Not only are there shortages of new and used vehicles, but the gas used to run most of these cars is currently in short supply as well.

As the prices at the pump seem to be going up each day, consumers may be rethinking what type of vehicle they may want to jump into next – hybrids, plug-in hybrids and electric come to mind.

The folks at Toyota and its luxury division Lexus have been producing first-quality hybrid vehicles for quite some time now. It’s always been my feeling that Toyota’s Prius model has been a leader in its class when it comes to good, quality hybrid offerings.

However, the Prius isn’t the only kid on the block in the Toyota/Lexus stable.

Two years ago, Lexus came out with the UX250h crossover hybrid – the smallest vehicle in this auto makers lineup. I recently test drove the 2021 Lexus UX250h for one week to see if this cutting edge vehicle measures up.

First off, the design of the UX250h – the UX stands for urban explorer – is more akin to a traditional hatchback than a true crossover. Nonetheless, it has an attractive rugged, sort of spit fire look to it that gives it a lot of curb appeal.
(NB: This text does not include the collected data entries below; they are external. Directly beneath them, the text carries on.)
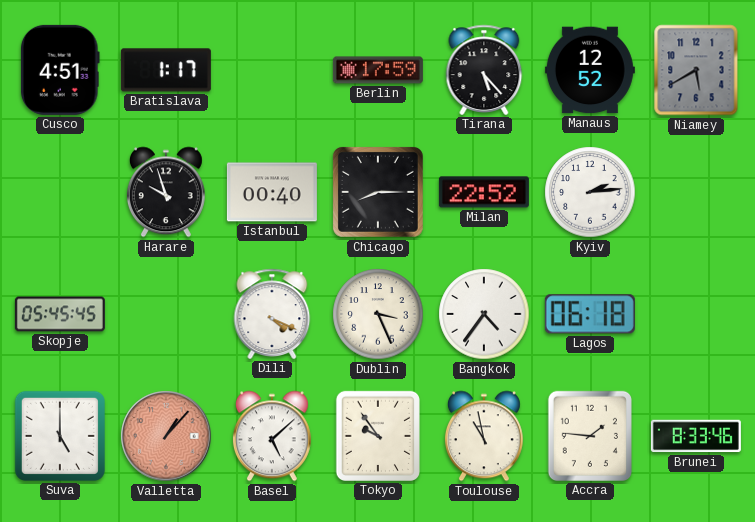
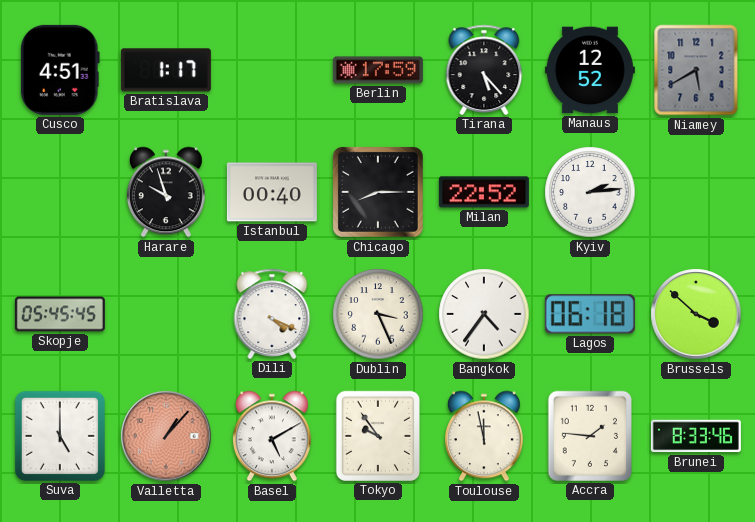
Brussels: none -> 3:52
Basel: 5:08 -> 5:10
Toulouse: 10:58 -> 11:58
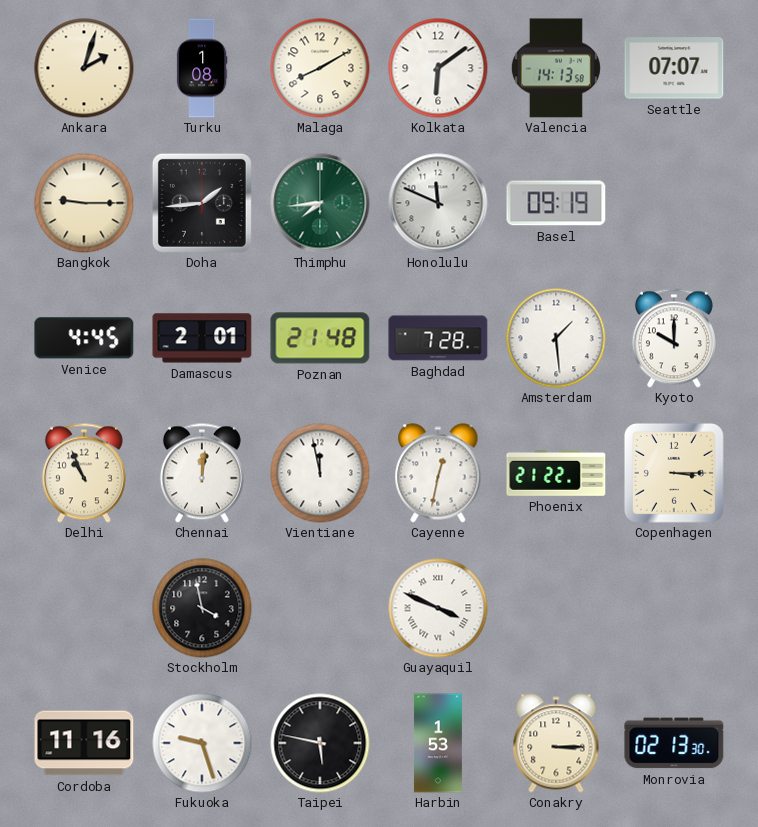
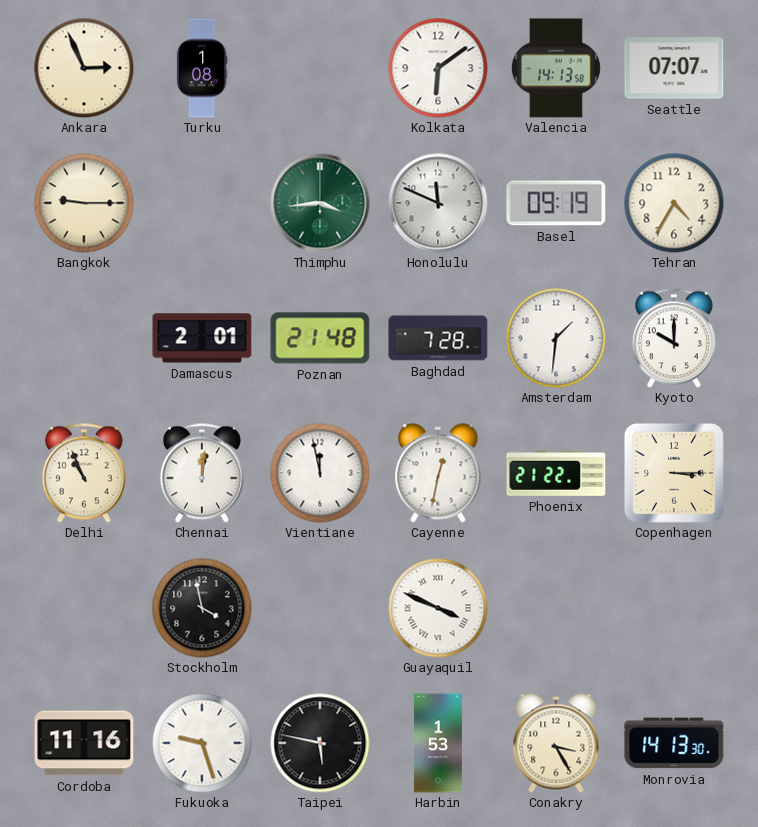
Ankara: 2:03 -> 2:56
Malaga: 8:10 -> none
Doha: 1:44 -> none
Thimphu: 7:44 -> 3:44
Tehran: none -> 4:35
Venice: 4:45 -> none
Amsterdam: 1:29 -> 1:31
Conakry: 3:15 -> 3:25
Monrovia: 02:13 -> 14:13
Inside, the UX is appointed quite nicely much along the lines what one would expect from a Lexus. While the UX250h isn’t particularly large, I was able to get into and out of the low statured vehicle relatively easily.

Head and shoulder room is ample. I did find the leg room to be a wee bit cramped for my six-foot frame, but not enough to be tremendously uncomfortable.

Cargo space, while not overly ample, is enough to stuff a small load of belongings in the rear compartment. For example, I was able to snugly fit four display cases for my weekend baseball card shows in the rear cargo area behind the second row.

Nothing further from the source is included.